The mayor of Mogadishu on Thursday ordered bars, restaurants and hotels along the city's Lido beachfront to close at midnight after complaints from religious leaders.
"In response to several complaints from society, notably religious leaders, the administration orders restaurants and hotels along the Lido beach to close after midnight," Mayor Abdirahman Omar said in a statement.
"Any restaurant or hotel which is at odds with the Islamic religion and the norms of Somali decency will be permanently closed," he said, adding that drugs in particular would not be tolerated.
The popularity of Lido beach establishments is testament to improved security in recent years in this part of the city. Mogadishu has been regularly targeted by Shabaab, an Al-Qaeda affiliate fighting to overthrow the internationally backed Somali government.
Despite the improvement, in January 2016, 20 people died when Shabaab gunmen detonated a bomb before bursting into one restaurant and spraying customers with gunfire.
In August 2016, seven more people died in another attack on a restaurant close to the beach.
The Shabaab claimed responsibility saying the restaurant was targeted because it was frequented by "apostates" indulging in "obscenity and vice".
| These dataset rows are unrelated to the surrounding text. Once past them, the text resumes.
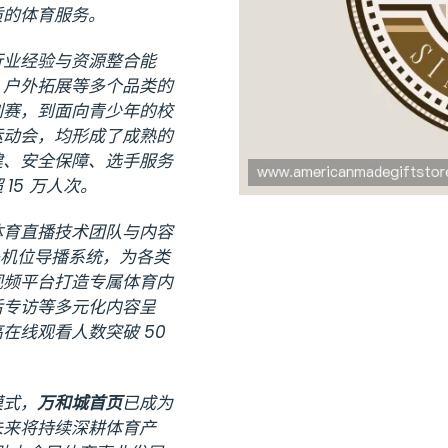
质的体育服务。
行业经验与资源整合能
、户外拓展等多个品类的
列赛，到面向青少年的校
运动会，均形成了成熟的
建、安全保障、选手服务
15 万人次。
体育直播技术团队与内容
多机位导播系统，为各类
视频平台打造专属体育内
后专访等多元化内容呈
在线观看人数突破 50
模式，
万和城首页
已成为
未来将持续深耕体育产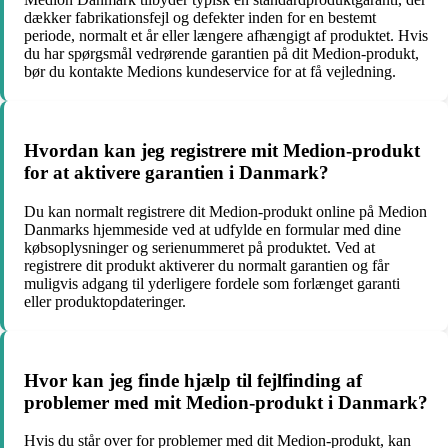
dækker fabrikationsfejl og defekter inden for en bestemt
periode, normalt et år eller længere afhængigt af produktet. Hvis
du har spørgsmål vedrørende garantien på dit Medion-produkt,
bør du kontakte Medions kundeservice for at få vejledning.
Hvordan kan jeg registrere mit Medion-produkt
for at aktivere garantien i Danmark?
Du kan normalt registrere dit Medion-produkt online på Medion
Danmarks hjemmeside ved at udfylde en formular med dine
købsoplysninger og serienummeret på produktet. Ved at
registrere dit produkt aktiverer du normalt garantien og får
muligvis adgang til yderligere fordele som forlænget garanti
eller produktopdateringer.
Hvor kan jeg finde hjælp til fejlfinding af
problemer med mit Medion-produkt i Danmark?
Hvis du står over for problemer med dit Medion-produkt, kan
Shabaab fighters were pushed out of Somalia's capital in 2011, and subsequently from other towns and cities, by troops from the United Nations-backed African Union Mission in Somalia (AMISOM).
But the Islamists still hold sway in large parts of the countryside.
They launch regular gun and bomb attacks on government, military and civilian targets in Mogadishu as well as ambushes on military convoys and outposts.